Most single stranded RNA (ssRNA) viruses mutate rapidly to generate large number of strains having highly divergent capsid sequences. Accurate strain recognition in uncharacterized target capsid sequences is essential for epidemiology, diagnostics, and vaccine development. Strain recognition based on similarity scores between target sequences and sequences of homology matched reference strains is often time consuming and ambiguous. This is especially true if only partial target sequences are available or if different ssRNA virus families are jointly analyzed. In such cases, knowledge of residues that uniquely distinguish among known reference strains is critical for rapid and unambiguous strain identification. Conventional sequence comparisons are unable to identify such capsid residues due to high sequence divergence among the ssRNA virus reference strains. Consequently, automated general methods to reliably identify strains using strain distinguishing residues are not currently available.

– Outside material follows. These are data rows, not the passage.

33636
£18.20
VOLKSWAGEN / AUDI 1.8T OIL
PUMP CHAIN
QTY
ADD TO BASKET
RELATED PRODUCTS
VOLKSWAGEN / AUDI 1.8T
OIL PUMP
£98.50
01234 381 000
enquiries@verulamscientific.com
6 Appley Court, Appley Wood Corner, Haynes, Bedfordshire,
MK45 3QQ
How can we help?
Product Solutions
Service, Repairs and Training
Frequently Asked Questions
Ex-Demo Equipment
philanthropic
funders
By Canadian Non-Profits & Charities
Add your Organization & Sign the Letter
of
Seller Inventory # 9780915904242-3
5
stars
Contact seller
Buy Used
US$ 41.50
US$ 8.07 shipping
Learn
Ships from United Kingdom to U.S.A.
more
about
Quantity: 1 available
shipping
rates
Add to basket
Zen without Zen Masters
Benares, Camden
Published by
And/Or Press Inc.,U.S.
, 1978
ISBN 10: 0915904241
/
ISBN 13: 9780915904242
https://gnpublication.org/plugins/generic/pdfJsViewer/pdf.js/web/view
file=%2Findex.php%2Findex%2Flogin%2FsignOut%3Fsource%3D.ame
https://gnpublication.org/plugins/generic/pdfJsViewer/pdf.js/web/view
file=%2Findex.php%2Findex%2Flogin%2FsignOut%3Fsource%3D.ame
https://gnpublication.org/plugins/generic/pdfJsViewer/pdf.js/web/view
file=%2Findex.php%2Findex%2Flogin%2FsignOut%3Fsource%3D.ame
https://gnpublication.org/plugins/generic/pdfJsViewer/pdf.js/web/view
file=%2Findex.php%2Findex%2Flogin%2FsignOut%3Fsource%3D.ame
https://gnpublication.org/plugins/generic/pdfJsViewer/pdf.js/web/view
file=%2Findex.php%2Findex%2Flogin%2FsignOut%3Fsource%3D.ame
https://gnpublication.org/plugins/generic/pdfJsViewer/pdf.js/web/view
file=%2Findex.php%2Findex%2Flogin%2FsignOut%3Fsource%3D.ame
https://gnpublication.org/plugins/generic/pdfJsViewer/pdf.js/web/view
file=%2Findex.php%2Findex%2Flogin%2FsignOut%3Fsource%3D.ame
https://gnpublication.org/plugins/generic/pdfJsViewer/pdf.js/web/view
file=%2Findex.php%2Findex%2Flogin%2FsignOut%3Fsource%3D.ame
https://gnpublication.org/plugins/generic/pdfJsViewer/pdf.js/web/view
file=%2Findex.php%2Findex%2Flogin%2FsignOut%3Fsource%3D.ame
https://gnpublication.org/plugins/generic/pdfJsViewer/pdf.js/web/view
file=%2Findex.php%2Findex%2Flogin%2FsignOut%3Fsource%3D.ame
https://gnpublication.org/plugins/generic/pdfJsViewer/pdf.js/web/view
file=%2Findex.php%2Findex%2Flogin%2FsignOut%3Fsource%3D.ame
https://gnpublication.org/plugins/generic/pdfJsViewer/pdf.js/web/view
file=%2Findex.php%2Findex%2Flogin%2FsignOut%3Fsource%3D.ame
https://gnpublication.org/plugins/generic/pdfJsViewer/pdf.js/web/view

We present here RECOVIR ("recognize viruses"), a software tool to automatically detect strains of caliciviruses and picornaviruses by comparing their capsid residues with built-in databases of residues that uniquely distinguish among known reference strains of these viruses. The databases were created by constructing partitioned phylogenetic trees of complete capsid sequences of these viruses. Strains were correctly identified for more than 300 complete and partial target sequences by comparing the database residues with the aligned residues of these sequences. It required about 5 seconds of real time to process each sequence. A Java-based user interface coupled with Perl-coded computational modules ensures high portability of the software. RECOVIR currently runs on Windows XP and Linux platforms. The software generalizes a manual method briefly outlined earlier for human caliciviruses.


This study shows implementation of an automated method to identify virus strains using databases of capsid residues. The method is implemented to detect strains of caliciviruses and picornaviruses, two of the most highly divergent ssRNA virus families, and therefore, especially difficult to identify using a uniform method. It is feasible to incorporate the approach into classification schemes of caliciviruses and picornaviruses and to extend the approach to recognize and classify other ssRNA virus families.